## AIM OF THE EXERCISE
The copy should begin at the line containing "فيديوهات الدوري الاسباني" and end with the last line below, every line exact and no picture included.

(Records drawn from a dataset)
┌──

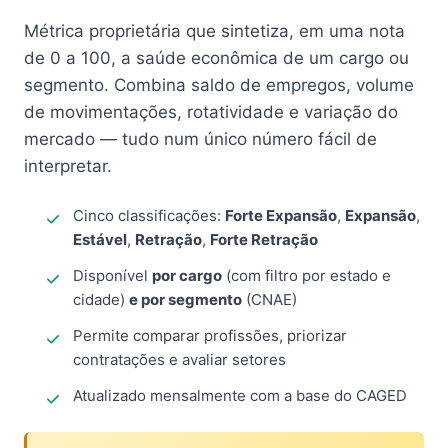
Métrica proprietária que sintetiza, em uma nota
de 0 a 100, a saúde econômica de um cargo ou
segmento. Combina saldo de empregos, volume
de movimentações, rotatividade e variação do
mercado — tudo num único número fácil de
interpretar.
Cinco classificações:
Forte Expansão
,
Expansão
,
Estável
,
Retração
,
Forte Retração
Disponível
por cargo
(com filtro por estado e
cidade)
e por segmento
(CNAE)
Permite comparar profissões, priorizar
contratações e avaliar setores
Atualizado mensalmente com a base do CAGED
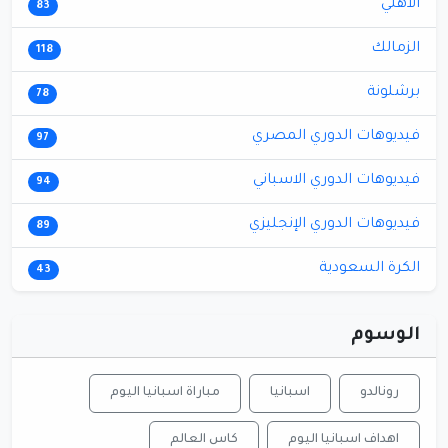
الأهلي
83
الزمالك
118
برشلونة
78
فيديوهات الدوري المصري
97
فيديوهات الدوري الاسباني
94
فيديوهات الدوري الإنجليزي
89
الكرة السعودية
43
الوسوم
رونالدو
اسبانيا
مباراة اسبانيا اليوم
اهداف اسبانيا اليوم
كاس العالم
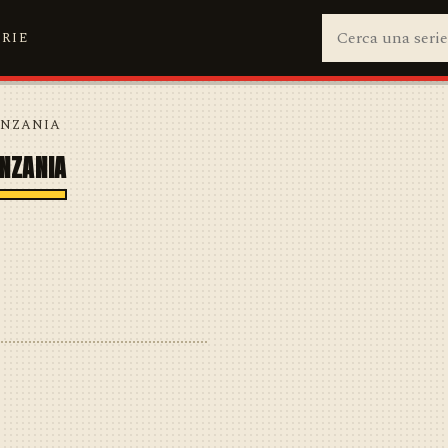
ERIE
ANZANIA
ANZANIA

└──

## EXERCISE RESPONSE
فيديوهات الدوري الاسباني
94
فيديوهات الدوري الإنجليزي
89
الكرة السعودية
43
الوسوم
رونالدو
اسبانيا
مباراة اسبانيا اليوم
اهداف اسبانيا اليوم
كاس العالم
ERIE
ANZANIA
ANZANIA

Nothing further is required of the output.